▶ Given records

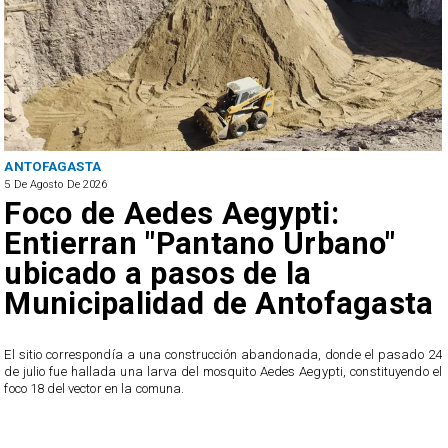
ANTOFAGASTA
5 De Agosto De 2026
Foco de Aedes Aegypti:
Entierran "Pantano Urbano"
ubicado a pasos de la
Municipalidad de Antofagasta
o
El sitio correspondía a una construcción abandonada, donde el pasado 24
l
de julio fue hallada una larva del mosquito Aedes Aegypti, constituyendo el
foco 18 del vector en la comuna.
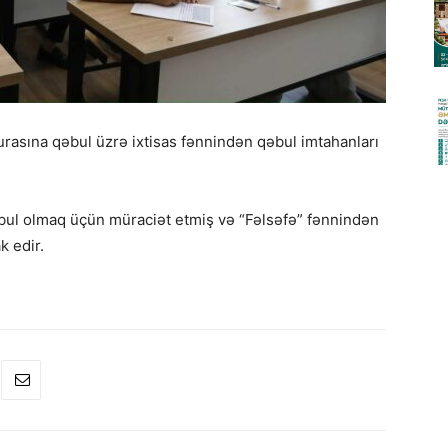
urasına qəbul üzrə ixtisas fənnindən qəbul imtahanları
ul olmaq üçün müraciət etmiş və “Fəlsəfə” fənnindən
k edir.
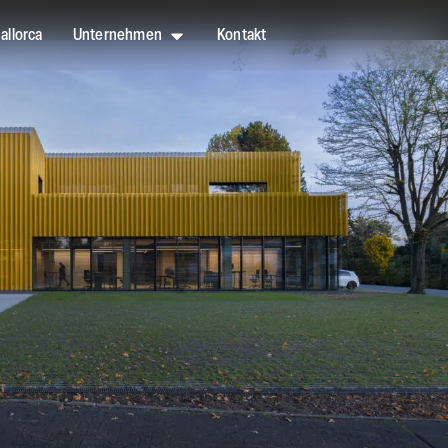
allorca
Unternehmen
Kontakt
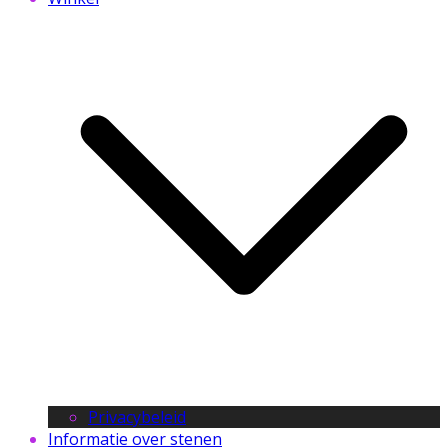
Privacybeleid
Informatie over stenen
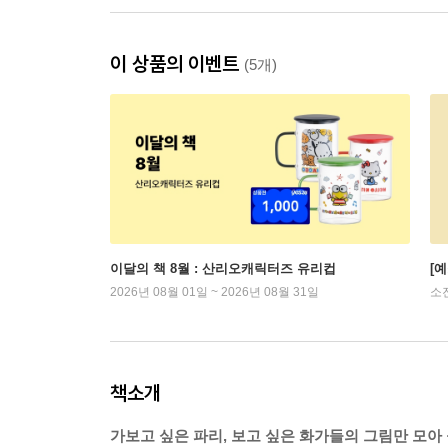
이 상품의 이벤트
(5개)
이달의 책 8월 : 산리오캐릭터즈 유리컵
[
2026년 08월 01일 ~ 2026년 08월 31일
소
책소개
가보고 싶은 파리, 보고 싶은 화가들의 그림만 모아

▶ Problem to solve
Scan the material and collect every line that contains "Aegypti".

▶ Reply
Foco de Aedes Aegypti:
de julio fue hallada una larva del mosquito Aedes Aegypti, constituyendo el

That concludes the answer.